● Try it
Check every line in the listing below for "Newb". Copy the ones where it occurs.

───── Entries supplied ─────

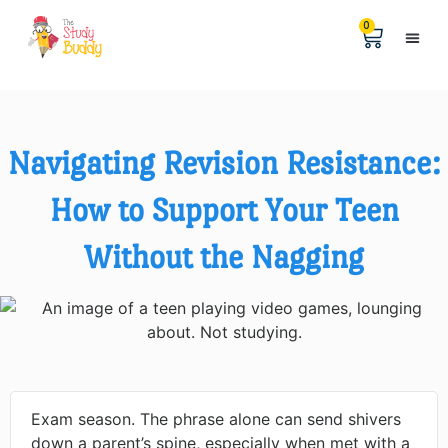
0
Help &
The Digita
Navigating Revision Resistance:
How to Support Your Teen
Without the Nagging
Exam season. The phrase alone can send shivers
down a parent’s spine, especially when met with a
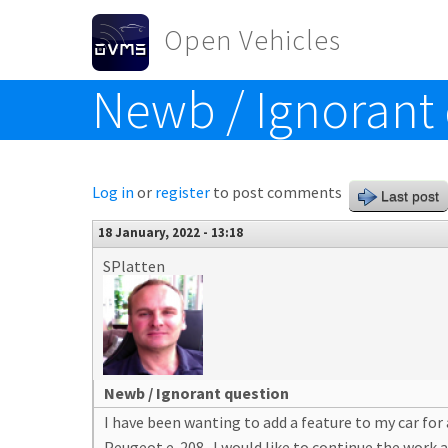
Skip to main content
Open Vehicles
Newb / Ignorant
Toggle menu
Log in
or
register
to post comments
Last post
18 January, 2022 - 13:18
SPlatten
Newb / Ignorant question
I have been wanting to add a feature to my car for 
Peugeot e-208. I would like to continue the work an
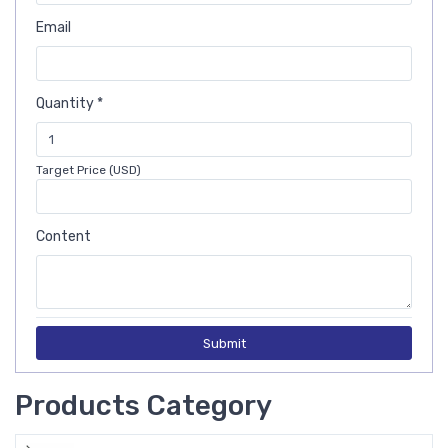
Email
Quantity *
Target Price (USD)
Content
Submit
Products Category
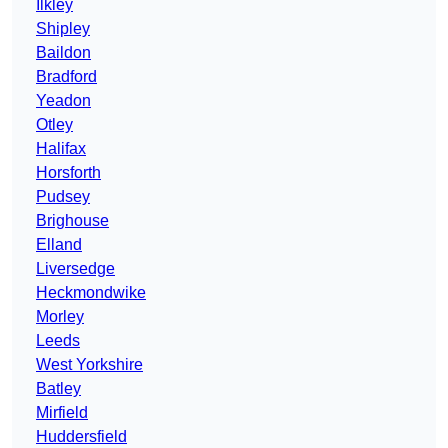
Ilkley
Shipley
Baildon
Bradford
Yeadon
Otley
Halifax
Horsforth
Pudsey
Brighouse
Elland
Liversedge
Heckmondwike
Morley
Leeds
West Yorkshire
Batley
Mirfield
Huddersfield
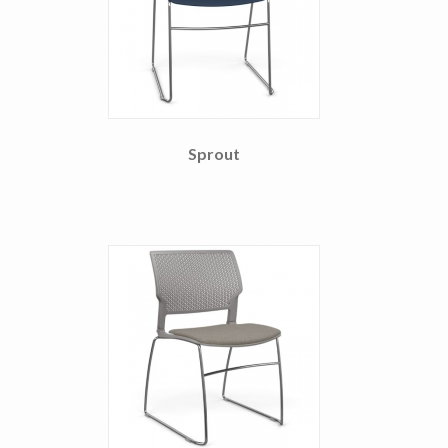
Sprout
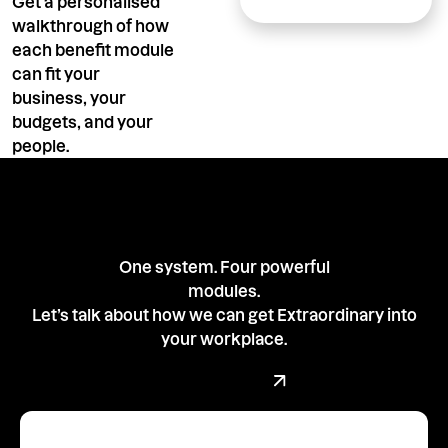
Get a personalised
walkthrough of how
each benefit module
can fit your
business, your
budgets, and your
people.
One system. Four powerful
modules.
Let’s talk about how we can get Extraordinary into
your workplace.
Book a demo with our team
Book a Demo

─────

● Answer for the task
Newb / Ignorant
Newb / Ignorant question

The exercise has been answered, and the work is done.